The best-run warehouses in the nation stick to tight schedules and work like well-oiled machines. Accomplishing this level of efficiency doesn’t happen accidentally, though. It takes effort and a keen awareness of various daily warehouse operation mistakes you need to avoid. Making predictable and easily avoidable mistakes wastes time and money and ultimately costs your customers’ trust. To improve, you need to be aware of stocking errors and staffing, and you must seek to improve the inventory system and other procedures.
Warehouse Operation Mistakes #1 – Errors in Stocking Choices
Nothing slows progress down as much as an inventory that doesn’t focus on necessity. Stocking too many items makes locating and securing stock a struggle.

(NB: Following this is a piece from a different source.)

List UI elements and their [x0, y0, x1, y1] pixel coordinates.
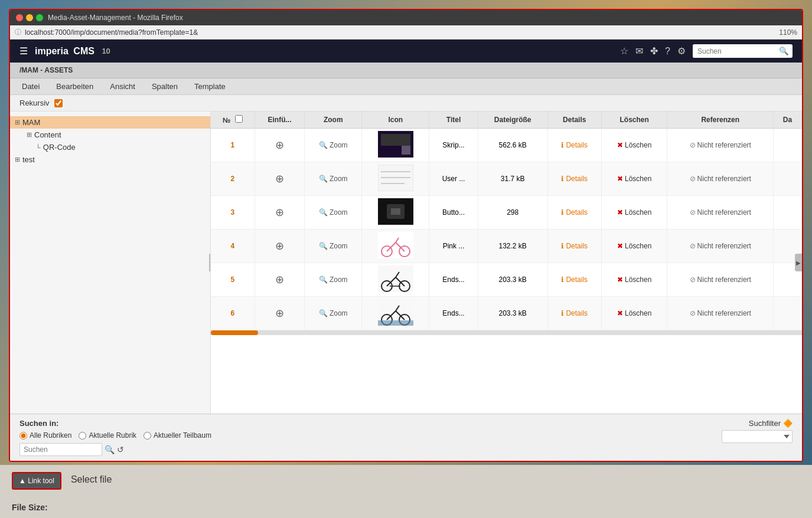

On the other hand, an insufficiently small inventory leads to back-ordered products and unhappy customers who must wait for the rest of their purchases to arrive. The best system is to carefully maintain a lean inventory that reflects the average order needs. Only stock surpluses of items that will unquestionably sell out and thus not linger in spaces where you can store more relevant things. Stock just enough of everything else to meet customers’ orders and have extra products so that you can handle unusually large orders.
Warehouse Operation Mistakes #2 – Understaffing the Warehouse
Besides the workforce, the biggest daily warehouse operation mistake you need to avoid is failing to account for your mechanical force. Warehouses are dead in the water without the right tools to move inventory to and from shelves. An adequately equipped warehouse should have the correct number of palette jacks, L-carts, and forklifts to get the job done. What’s more, you should ensure you adequately maintain every forklift and have backup new or refurbished batteries charged and ready to go.
Warehouse Operation Mistakes #3 – Failing To Optimize Procedures
A well-organized inventory and a properly equipped staff are nothing without a quality operations plan. Every warehouse must make the proper training plan accessible to team members. It’s also vital to arrange the warehouse inventory logically and lay it out to assist a smooth flow of traffic. Finally, to be truly efficient, you must streamline the pick path as much as possible. Employees need to find the tools and supplies required to prep packages and rapidly move items out to ship.